The girls go for a walk, but just walking bores Debbie. A ballet dancer, Debbie insists on doing two pliés (knee bends) every time they see an older woman. Debbie also twirls, and her energy impresses Mitsi. The girls discuss their favorite books (they both like Caddie Woodlawn), and Mitsi gets the courage to mail her letter to Dash herself. The girls play the word game hink pink and promise to meet up tomorrow.
Back in her space, Mitsi calls Dash a “magician.” He’s far away, but he’s turning Camp Harmony into a “friendlier place.” She wishes he could change the camp food.
After quickly eating her oatmeal, Mitsi goes to the fence to run messages. Someone gives her a message for a family, and Mitsi delivers the message, but the person doesn’t give her money. A teen gives her a message and a dime, and by lunch, Mitsi has muddy shoes and 45 cents.
Mrs. Iseri looks through a Sears, Roebuck catalog. She wants a mattress to ward off the fleas. Mitsi flips through the catalog and spots a locket for $3.95. If she runs messages for three hours each day, she could buy the locket in nine days.
At night, it rains, and Mitsi notices Ted sneaking into his bed, smelling like cigarettes. She wonders where he was and is sure he was with Lefty. The rain makes the camp muddier and slows down her message-taking. Frustrated, Mr. Hirari gives her sandals that he makes, getas, that don’t sink in the mud.
After work, Mitsi meets up with Debbie, who wears her new glasses. The girls agree to see the Disney adaptation of Pinocchio (1940) after dinner.
Mitsi’s birthday is today, so she’s 12, and Ted wakes her up with the “Happy Birthday” song—singing that she looks like a “monkey,” and she smells like one too. Pop gives her a treasure box he made from scrap wood. Mom painted the flowers on top, and Obaachan lined it with one of Ted’s old flannel shirts. Debbie gives her candy, and Mitsi shares it with her. Mitsi has a strawberry lollipop, and Debbie has a banana lollipop, but Mitsi’s tongue doesn’t turn red, and Debbie’s tongue doesn’t turn yellow.
Lefty and Ted chase Debbie and Mitsi, and Debbie, aware that they changed the rules last night, bets Lefty a nickel that they can’t get into the off-limits Area D, where there’s a Ferris wheel and racetrack. The soldier guarding the area stops them, but Debbie asks the soldier to check. He returns and says it’s okay. Lefty doesn’t want to pay, but Ted calls him a “welcher,” so Lefty coughs up the money. The girls run around the track, and Debbie remembers coming here with her dad for the state fair.
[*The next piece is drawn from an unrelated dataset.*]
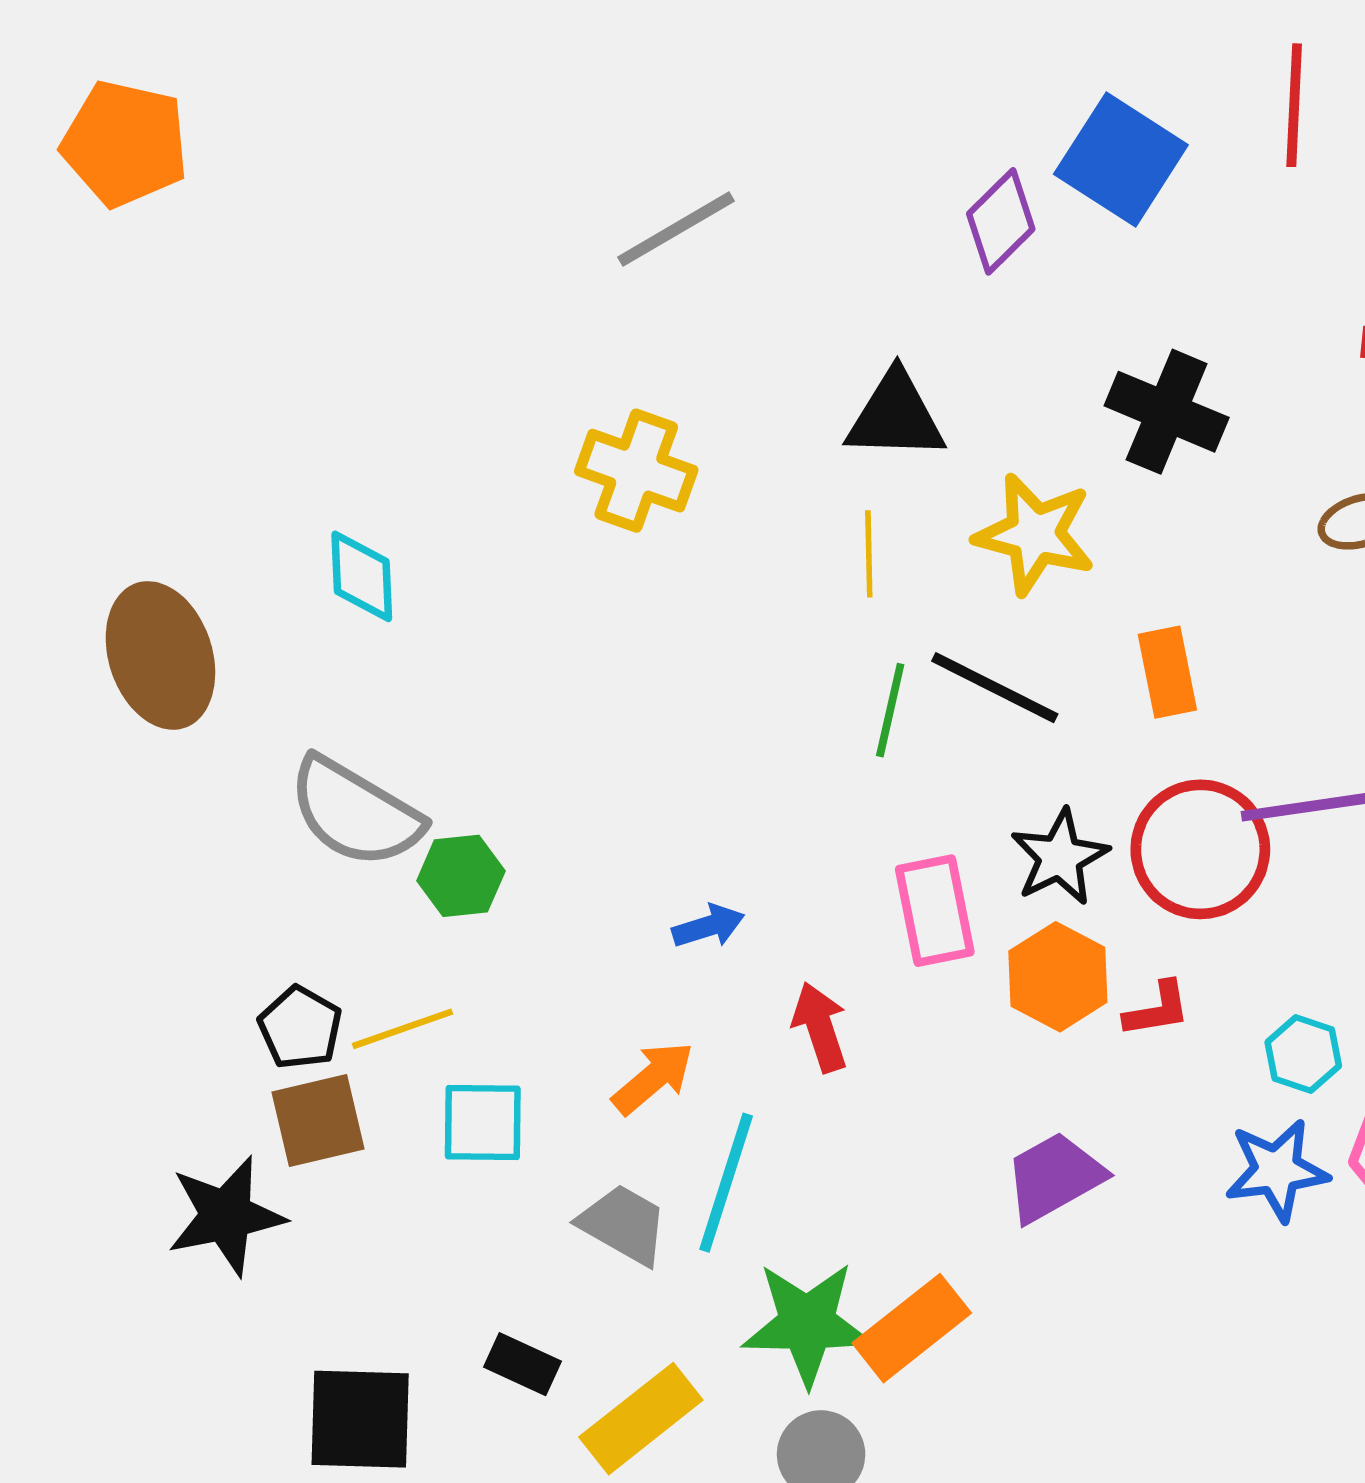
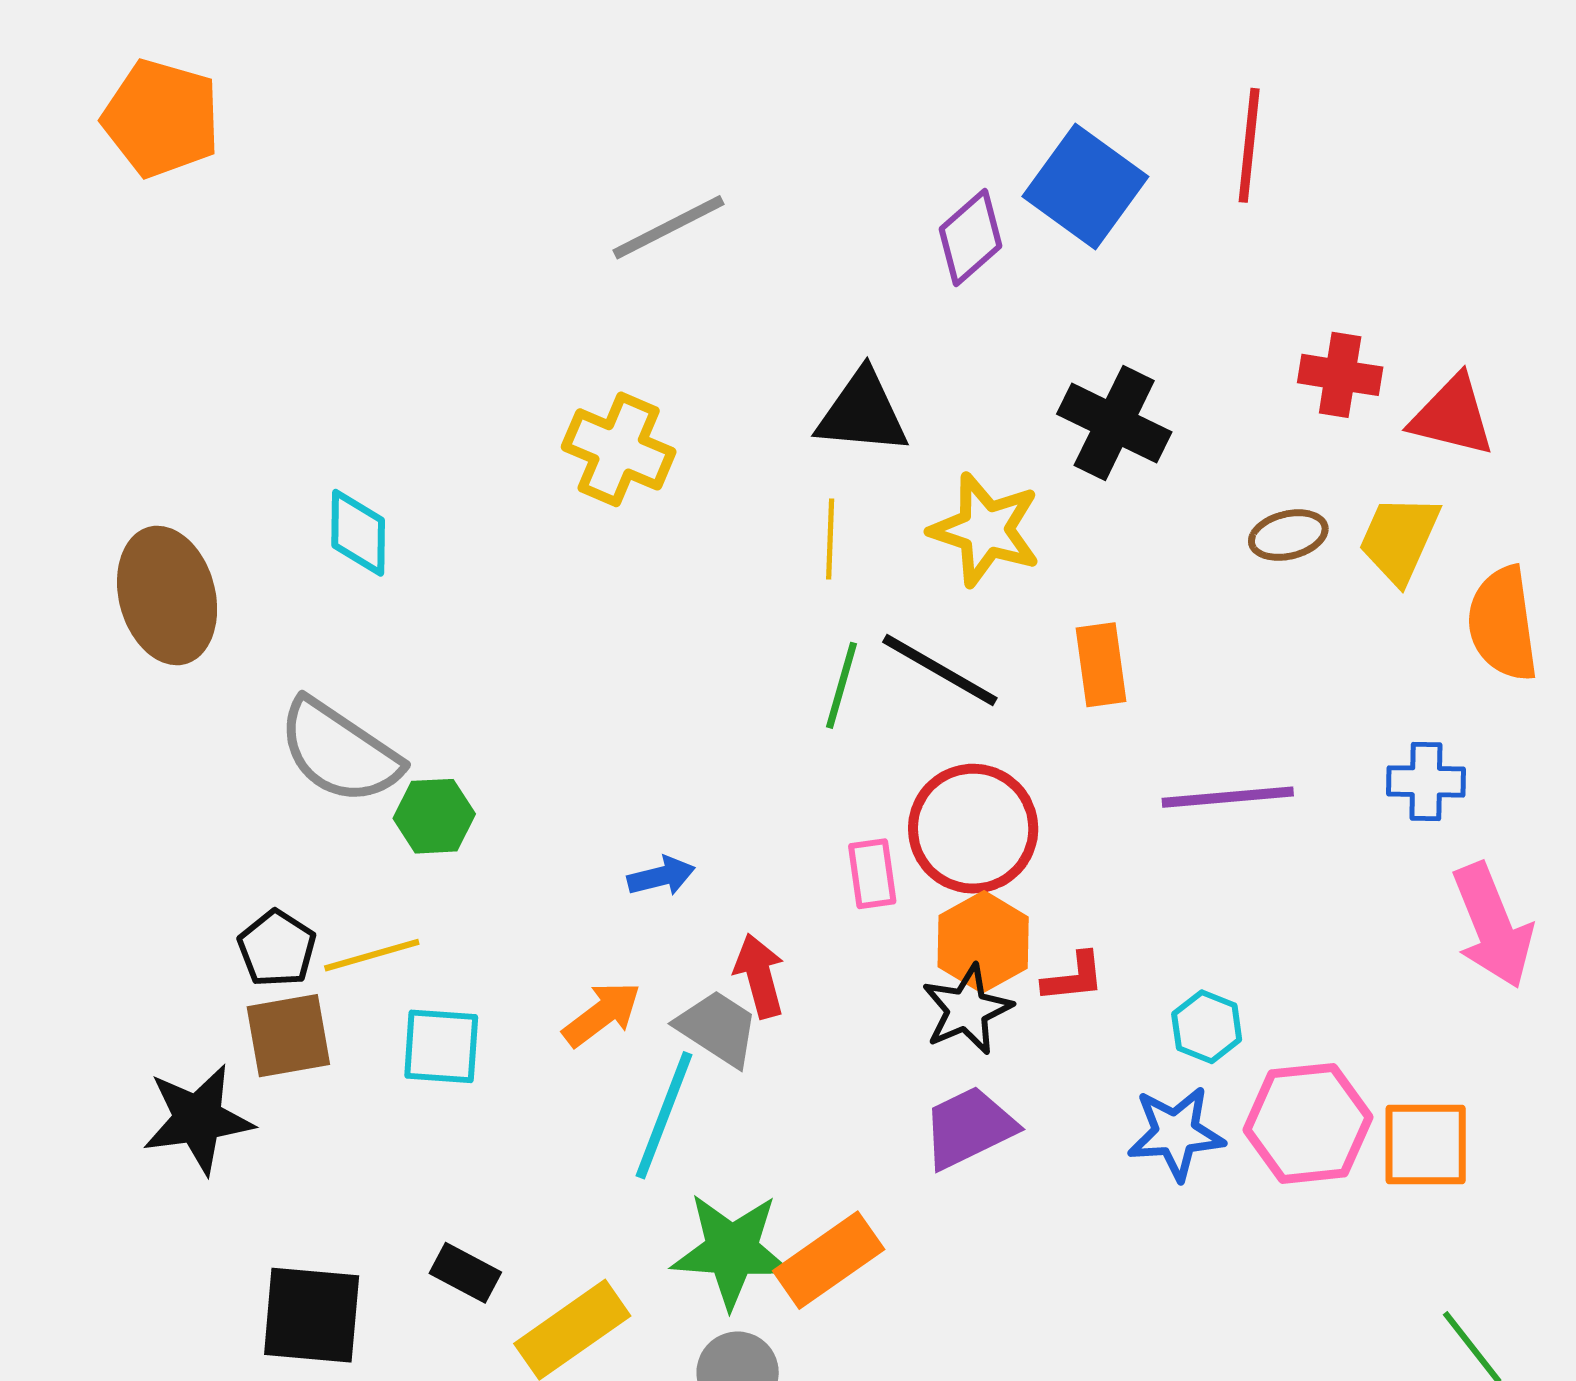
red circle: (1200, 849) -> (973, 829), moved
black star: (1060, 857) -> (967, 1010), moved
pink rectangle: (935, 911) -> (872, 874), size x0.7
gray trapezoid: (623, 1224) -> (718, 1028), moved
The girls go to the post office, and Mitsi gets a card from Dash and Mrs. Bowker wishing her a happy birthday. Debbie leaves awkwardly, and Mitsi wonders why. Back with her family, Ted gives her a comic book, and Mom serves store-bought cinnamon rolls with birthday candles (she got a teen outside the gate to buy them).
Mitsi has enough money for a locket, and she writes a letter to Dash: She’s sorry he got stung, and she tells him about Eddie and his “air conditioning” drawing. She also writes a letter to Mrs. Bowker, asking to buy her a locket with money she puts in the letter. At the post office, she spots Lefty near the canteen and thinks he stole chocolate. She confronts him, but Lefty tells her to get lost.
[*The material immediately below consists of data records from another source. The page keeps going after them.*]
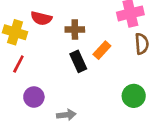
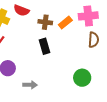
orange rectangle: (102, 50) -> (65, 22), moved

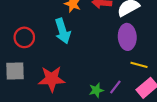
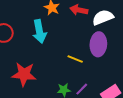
yellow line: (139, 65) -> (75, 59), moved

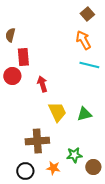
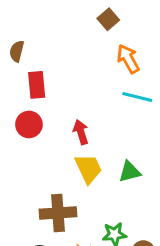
brown square: (87, 14) -> (108, 19), moved
red circle: (12, 76) -> (29, 124), moved
red arrow: (42, 84) -> (81, 132), moved

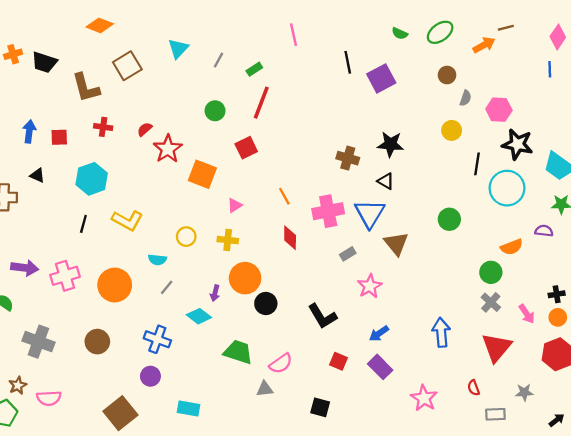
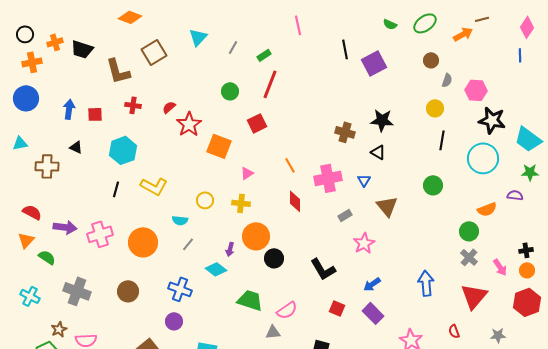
black line: (477, 164) -> (442, 140), moved
blue triangle: (370, 213) -> (364, 180), size x0.5

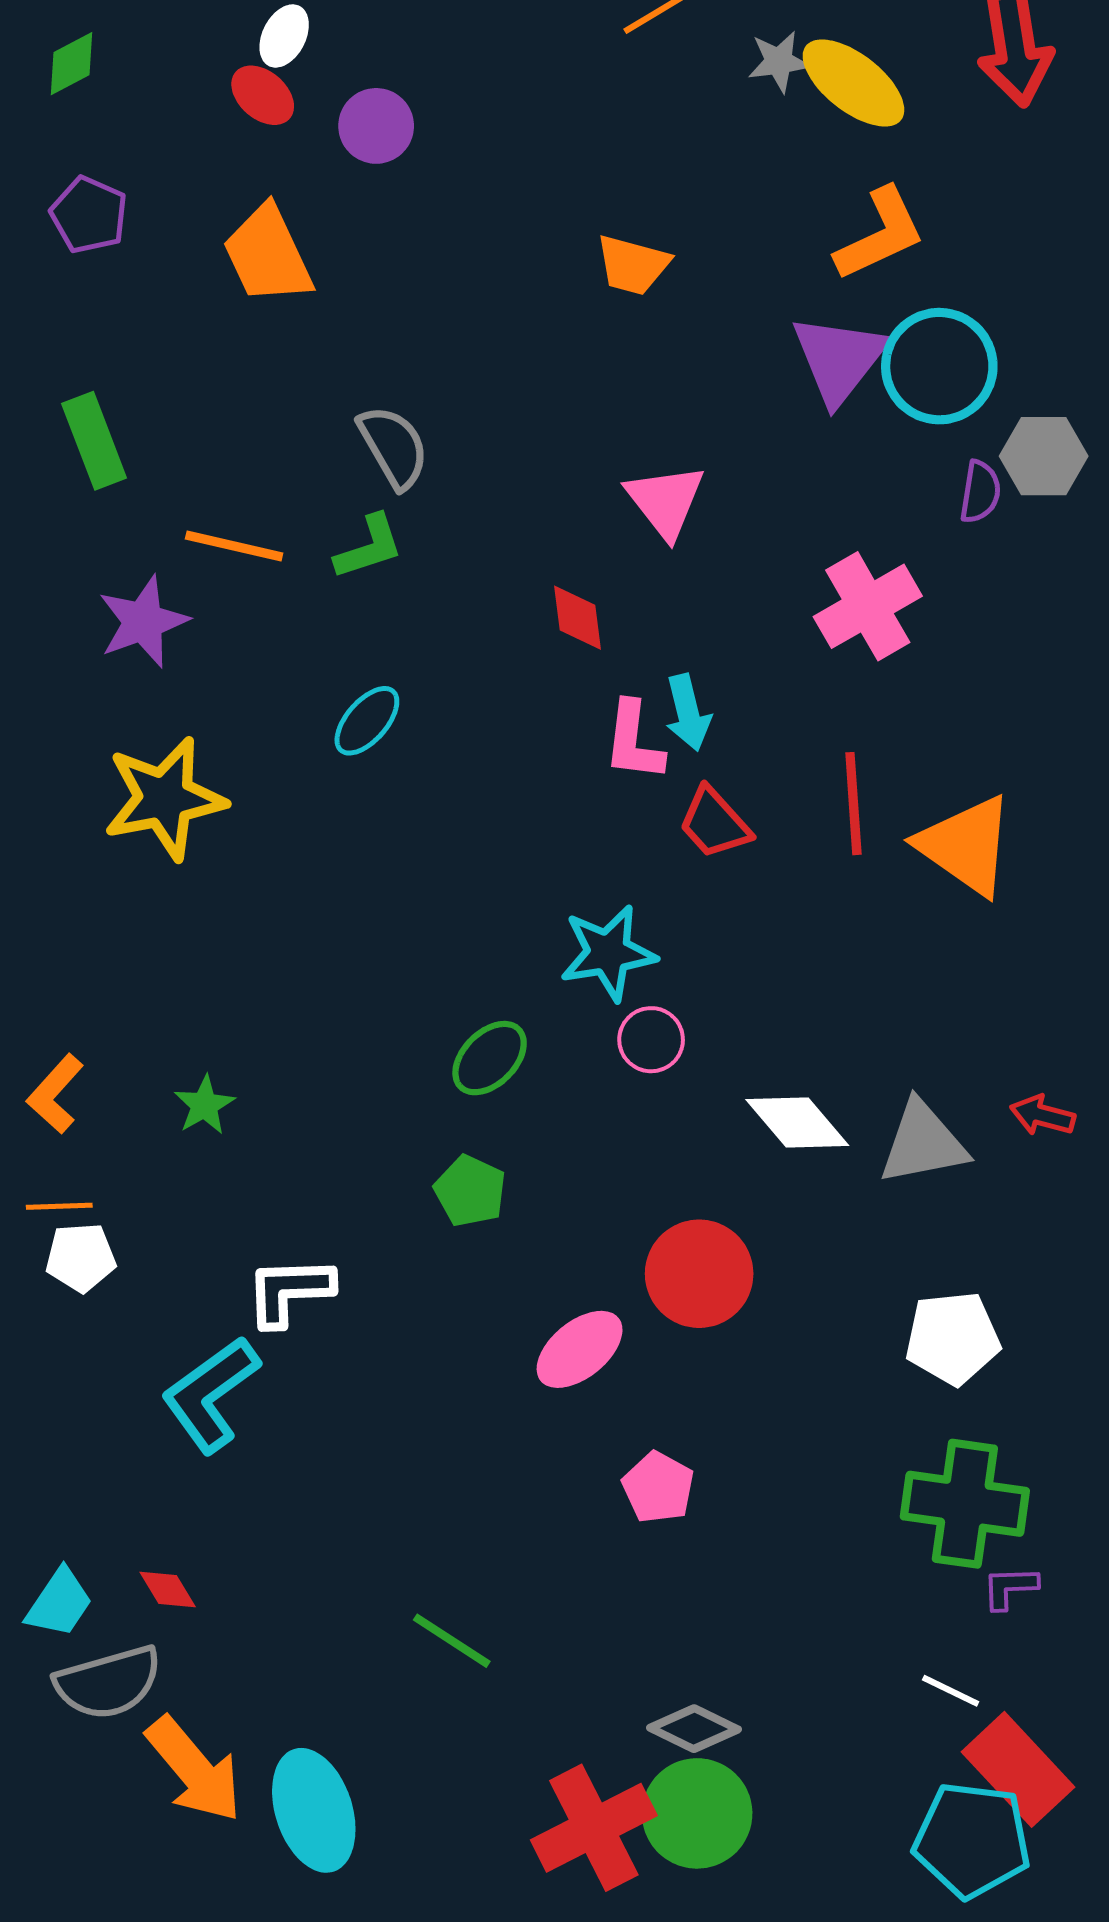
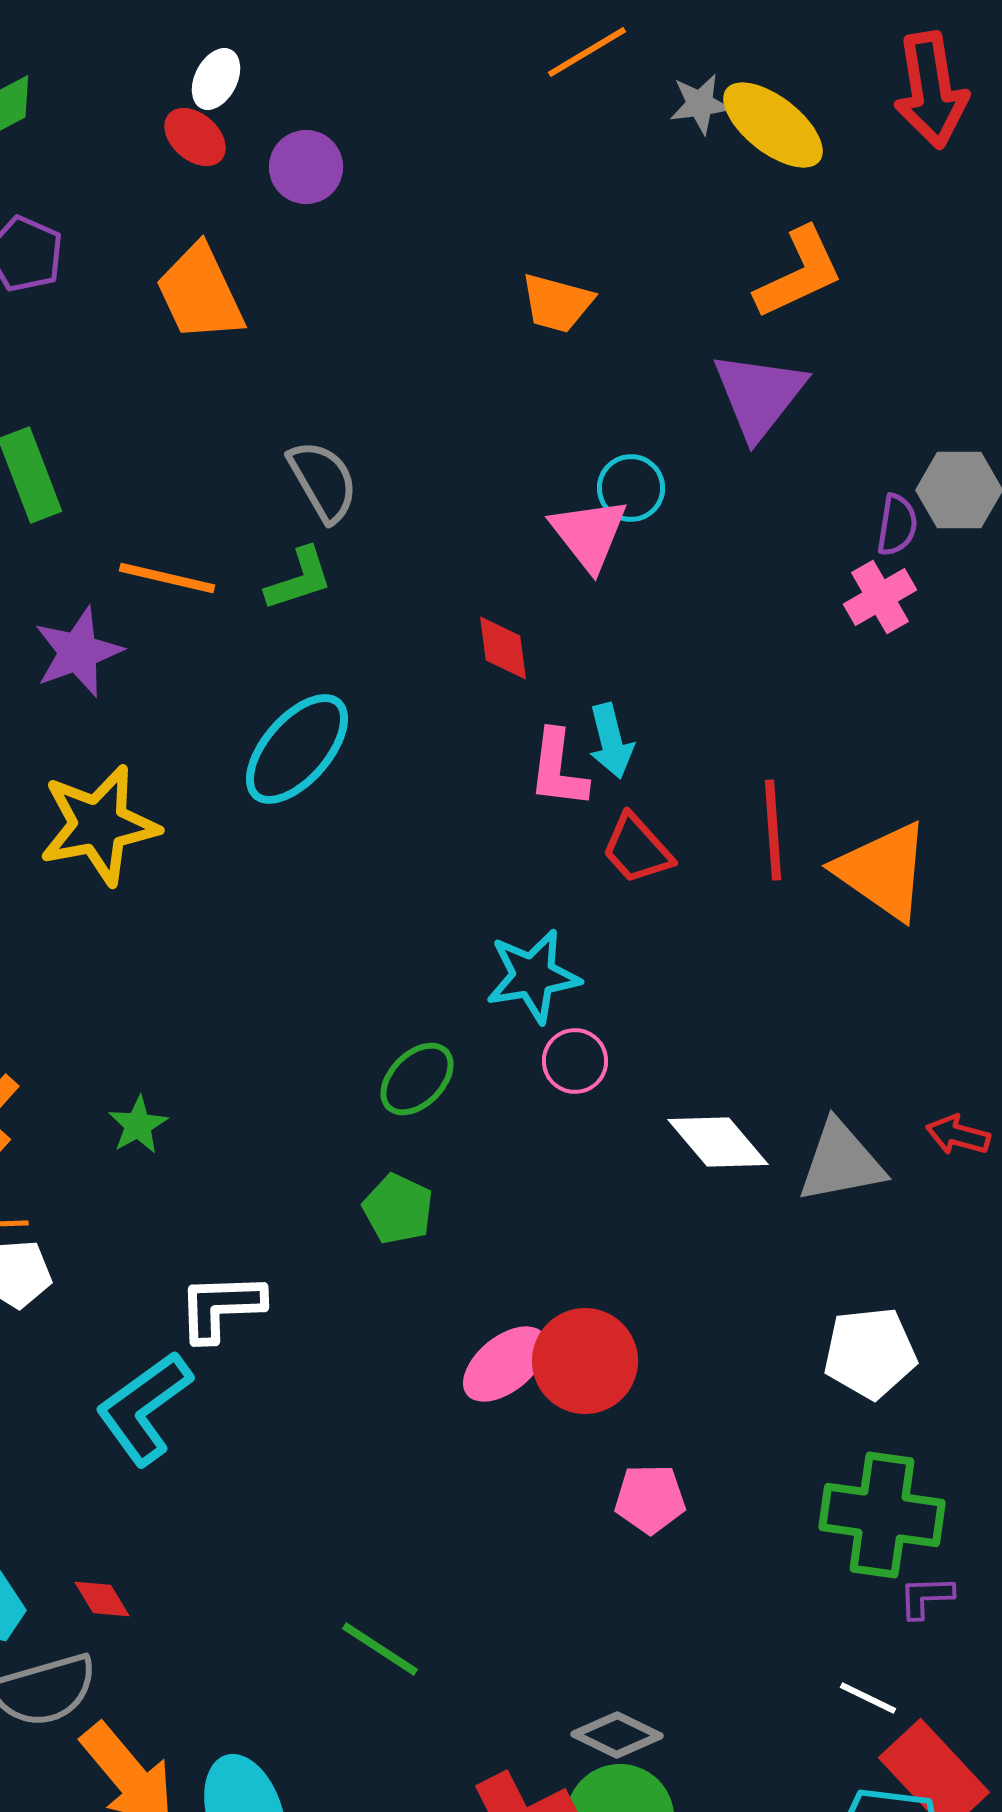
cyan circle: (939, 366) -> (631, 488), moved, size x0.6
pink cross: (868, 606) -> (880, 597), moved, size x0.7
cyan ellipse: (367, 721) -> (297, 749), size x1.6
red circle: (699, 1274) -> (585, 1361), moved
pink pentagon: (658, 1487) -> (650, 1499), moved, turned -30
Mom and Pop return from a meeting with upsetting news: The government authorities are moving them to Minidoka, a concentration camp in Idaho. She writes Dash and Mrs. Bowker to let them know, and then they take a hot, uncomfortable train to the new camp. She looks out the window and sees lots of brown, and she writes a letter to Dash on the train.
Mitsi and Debbie “explore” the train, but she eats the roast beef dinner and ice-cream sundae with her family. Debbie returns, and the girls have their “first sleepover” on the train seats. They play I Spy, and then Mitsi asks Debbie about her dad. He’s “someplace else.”
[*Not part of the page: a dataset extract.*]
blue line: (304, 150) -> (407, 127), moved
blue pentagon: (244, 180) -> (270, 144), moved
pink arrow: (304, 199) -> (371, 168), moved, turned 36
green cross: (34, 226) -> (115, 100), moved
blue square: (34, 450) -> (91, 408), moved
On the train, Mitsi writes Dash another letter. She dreamed that he was sleeping next to him. Debbie also had a bad dream, so they went on a scavenger hunt to find a cure for their “doldrums.”
After three days, the train stops, and Mitsi and the others are in a desert. They take buses to the camp. Their space has five cots (this time, there are mattresses), a stove, a dust-covered floor, and Debbie in the space next to hers.
Dash continues to symbolize stability and adaptability. His steady stream of letters brightens the oppressive concentration camp and spurs her to socialize with other people. Getting over her shyness and stubbornness, Mitsi shows the picture of Dash to the man at the post office, Davy, and Mr. Hirai. Cauliflower Cook makes her a picture frame out of Popsicle sticks for Dash’s photo, and Mitsi’s drive to get a locket for the picture gives her a purpose and leads to further “dashing”—she rushes about delivering messages to earn the $3.95 for the locket. Mitsi tells Pop, “I was thinking that Dash really is a magician […]. Even from far away, he’s turning this camp into a friendlier place” (122). Through Dash, Mitsi finds Resilience and Hope. The dog’s constant presence gives her something to live for.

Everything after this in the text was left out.